Fighting broke out in earnest, and blows were exchanged. Lionel’s collarbone snapped, Emily suffered a mild concussion and Mrs. Thropshire, who had handcuffed herself to the beer tap and unfortunately misplaced the key, encouraged everyone to move along. “We’ve ruined all the liquor here!” she finally shouted, in an attempt to disperse the rioters and also because she needed to get home to her niece, for whom she was trying to provide a proper, though energetic, role model. “Take it to the streets!”
Coincidentally, at that very moment, Zillah’s sister, who was not dead after all, heard her aunt’s voice on the other side of the barroom door. Having survived a shipwreck, two orphanages and three textile mills, she had just missed Mrs. Thropshire at Puddington Downs earlier that day. “Aunt Walthina, is that you?” she said through the closed saloon door, but the only answer was the sound of pounding feet, getting closer and closer.

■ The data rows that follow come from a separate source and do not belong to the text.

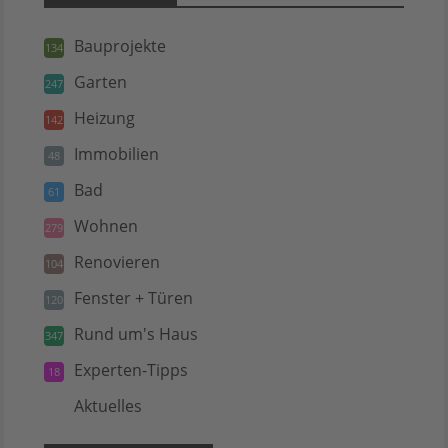
Bauprojekte
134
Garten
247
Heizung
142
Immobilien
48
Bad
61
Wohnen
279
Renovieren
104
Fenster + Türen
120
Rund um's Haus
347
Experten-Tipps
18
Aktuelles
5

Meanwhile, back at Badgers Corner, Zillah retrieved another one of the pretty blue bottles from the makeshift still Gustav had set up in the greenhouse. It wasn’t as nice as her parent’s distillery had been, but his operation was smaller anyway, and would remain so until he got the rest of the greenhouse cleared. Zillah filled the bottle from the bathtub full of gin and took it to the parlor. It was just the thing to enjoy in her new tea set.
P is for Prudence, trampled flat in a brawl; Z is for Zillah, drinking gin with her doll.